Le début du roman est extrêmement cocasse, l’auteur se concentre sur les séances de psychanalyse de Sauveur et nous présente une galerie de personnage. Certains sont très drôles, d’autres touchants et certains carrément énervants. C’est une galerie de personnages très réaliste, ainsi que les situations qui s’enchainent (la gamine qui ne s’est pas qui est elle et si elle était désirée, le gamin qui fait pipi au lit sans qu’on sache pourquoi, la famille où la mère est partie avec une autre femme…) que des situations que j’ai pu voir chez mes élèves. Les personnages de Marie-Aude Murail sont forts, attachants, mais surtout crédibles, ils réagissent comme de vrais adolescents, jamais je ne me suis dit que leurs réactions n’étaient pas crédibles. L’auteur aborde beaucoup de sujets de société avec délicatesse, elle montre une société moderne et ouverte et j’apprécie beaucoup, car c’est rafraichissant de voir enfin de la modernité dans les romans destinés à la jeunesse.

La fin du roman aborde la difficulté, même adulte, de faire son deuil, de transmettre son histoire à son enfant, de vivre avec une double culture. Bref de se construire et de faire le point adulte sur qui on est et ce qu’on veut garder de notre histoire. Sauveur n’a jamais fait le deuil de son histoire complexe, petit métisse qui a grandit dans une famille de blanc, qui a été rejeté par une grande partie de sa famille et qui a rejeté une partie de sa famille.

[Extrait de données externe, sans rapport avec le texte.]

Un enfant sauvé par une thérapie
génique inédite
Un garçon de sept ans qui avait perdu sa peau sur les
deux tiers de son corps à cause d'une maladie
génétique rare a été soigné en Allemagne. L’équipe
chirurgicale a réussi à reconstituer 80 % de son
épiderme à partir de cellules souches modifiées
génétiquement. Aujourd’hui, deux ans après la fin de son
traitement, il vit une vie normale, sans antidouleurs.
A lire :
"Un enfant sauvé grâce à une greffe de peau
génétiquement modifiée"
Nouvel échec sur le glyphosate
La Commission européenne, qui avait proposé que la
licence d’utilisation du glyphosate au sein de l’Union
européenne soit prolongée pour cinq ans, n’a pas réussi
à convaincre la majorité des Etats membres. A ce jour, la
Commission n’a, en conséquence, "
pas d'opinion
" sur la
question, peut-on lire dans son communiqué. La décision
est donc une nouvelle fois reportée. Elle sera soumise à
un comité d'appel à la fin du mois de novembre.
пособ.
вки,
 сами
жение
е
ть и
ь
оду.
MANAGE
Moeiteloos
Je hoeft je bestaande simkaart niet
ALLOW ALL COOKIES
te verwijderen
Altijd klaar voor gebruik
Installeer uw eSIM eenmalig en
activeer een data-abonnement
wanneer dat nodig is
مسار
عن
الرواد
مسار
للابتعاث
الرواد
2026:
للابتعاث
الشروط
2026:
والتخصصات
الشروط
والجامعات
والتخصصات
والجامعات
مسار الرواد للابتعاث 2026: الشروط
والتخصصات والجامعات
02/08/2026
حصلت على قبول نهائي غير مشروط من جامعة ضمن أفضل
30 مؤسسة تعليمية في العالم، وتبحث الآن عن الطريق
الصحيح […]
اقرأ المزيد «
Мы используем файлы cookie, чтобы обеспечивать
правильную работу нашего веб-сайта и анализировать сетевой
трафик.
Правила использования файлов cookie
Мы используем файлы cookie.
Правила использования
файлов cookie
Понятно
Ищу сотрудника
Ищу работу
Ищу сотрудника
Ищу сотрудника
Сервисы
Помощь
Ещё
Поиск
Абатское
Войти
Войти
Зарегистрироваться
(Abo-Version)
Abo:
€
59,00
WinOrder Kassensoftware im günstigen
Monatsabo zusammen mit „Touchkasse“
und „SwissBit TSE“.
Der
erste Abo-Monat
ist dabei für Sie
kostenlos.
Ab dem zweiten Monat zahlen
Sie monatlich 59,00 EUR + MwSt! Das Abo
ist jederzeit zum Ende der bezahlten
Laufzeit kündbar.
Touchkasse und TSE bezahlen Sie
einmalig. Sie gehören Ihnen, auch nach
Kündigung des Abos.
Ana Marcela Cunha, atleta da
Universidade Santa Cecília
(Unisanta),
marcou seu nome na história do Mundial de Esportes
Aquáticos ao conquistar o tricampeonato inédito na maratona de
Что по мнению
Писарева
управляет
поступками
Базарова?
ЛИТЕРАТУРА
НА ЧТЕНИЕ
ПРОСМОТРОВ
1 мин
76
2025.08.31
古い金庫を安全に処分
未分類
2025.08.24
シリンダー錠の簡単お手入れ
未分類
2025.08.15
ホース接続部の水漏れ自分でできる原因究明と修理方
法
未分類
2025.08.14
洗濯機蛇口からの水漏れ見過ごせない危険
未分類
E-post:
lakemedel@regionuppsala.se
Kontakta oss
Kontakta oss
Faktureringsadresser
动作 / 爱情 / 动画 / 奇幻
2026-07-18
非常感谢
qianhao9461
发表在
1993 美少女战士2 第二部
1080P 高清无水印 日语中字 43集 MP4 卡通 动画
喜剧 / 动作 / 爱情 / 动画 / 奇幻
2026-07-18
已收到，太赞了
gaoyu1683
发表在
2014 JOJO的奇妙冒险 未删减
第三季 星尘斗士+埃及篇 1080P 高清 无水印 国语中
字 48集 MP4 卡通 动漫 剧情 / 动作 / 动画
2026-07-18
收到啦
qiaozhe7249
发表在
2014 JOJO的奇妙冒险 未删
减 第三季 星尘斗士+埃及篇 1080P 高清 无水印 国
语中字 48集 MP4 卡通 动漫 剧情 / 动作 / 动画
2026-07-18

Ainsi que le deuil de sa femme, morte dans une situation étrange. Sauveur n’arrive pas à en parler avec son fils et préfère donc occulter simplement la mère de Lazare de leur vie. Ce qui fait par exemple que Lazare ne connait pas le visage de sa mère, ni même son histoire antillaise. J’ai été très touché par cette partie de l’histoire, par les remarques que se fait Lazare sur son histoire, avec sa simplicité enfantine. L’auteur aborde aussi le sujet du racisme, de notre capacité à laisser passer certaines choses par convention sociale ou par besoin immédiat, comme Sauveur avec la nounou.

C’est un roman que je recommande, et j’ai hâte de lire le tome 2 qui est dans ma PAL.